### [Work to complete]
Figure out the number of lines in the entries that hold the string "pada", then give that number and nothing else.
[Source information Boundary: Start]
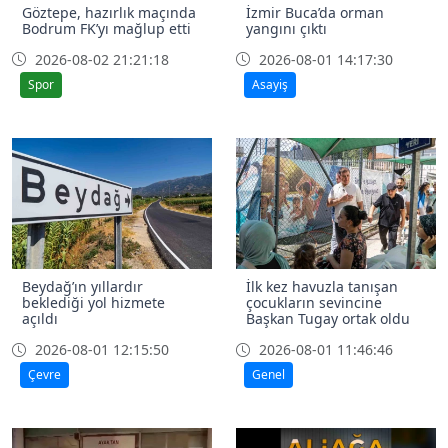
Göztepe, hazırlık maçında
İzmir Buca’da orman
Bodrum FK’yı mağlup etti
yangını çıktı
2026-08-02 21:21:18
2026-08-01 14:17:30
Spor
Asayiş
Beydağ’ın yıllardır
İlk kez havuzla tanışan
beklediği yol hizmete
çocukların sevincine
açıldı
Başkan Tugay ortak oldu
2026-08-01 12:15:50
2026-08-01 11:46:46
Çevre
Genel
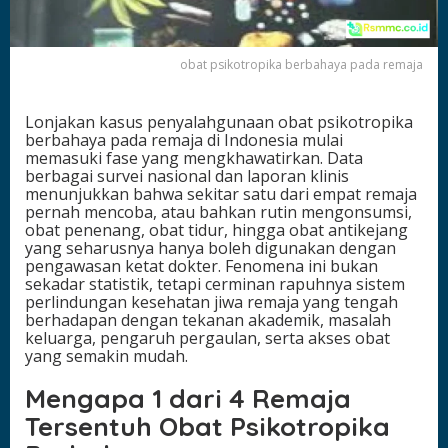
b
a
t
obat psikotropika berbahaya pada remaja
P
s
i
Lonjakan kasus penyalahgunaan obat psikotropika
k
berbahaya pada remaja di Indonesia mulai
o
memasuki fase yang mengkhawatirkan. Data
t
berbagai survei nasional dan laporan klinis
r
menunjukkan bahwa sekitar satu dari empat remaja
o
pernah mencoba, atau bahkan rutin mengonsumsi,
p
obat penenang, obat tidur, hingga obat antikejang
i
yang seharusnya hanya boleh digunakan dengan
k
pengawasan ketat dokter. Fenomena ini bukan
a
sekadar statistik, tetapi cerminan rapuhnya sistem
B
perlindungan kesehatan jiwa remaja yang tengah
e
berhadapan dengan tekanan akademik, masalah
r
keluarga, pengaruh pergaulan, serta akses obat
b
yang semakin mudah.
a
h
Mengapa 1 dari 4 Remaja
a
y
Tersentuh Obat Psikotropika
a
[Source information Boundary: End]
### [Answer to the problem]
2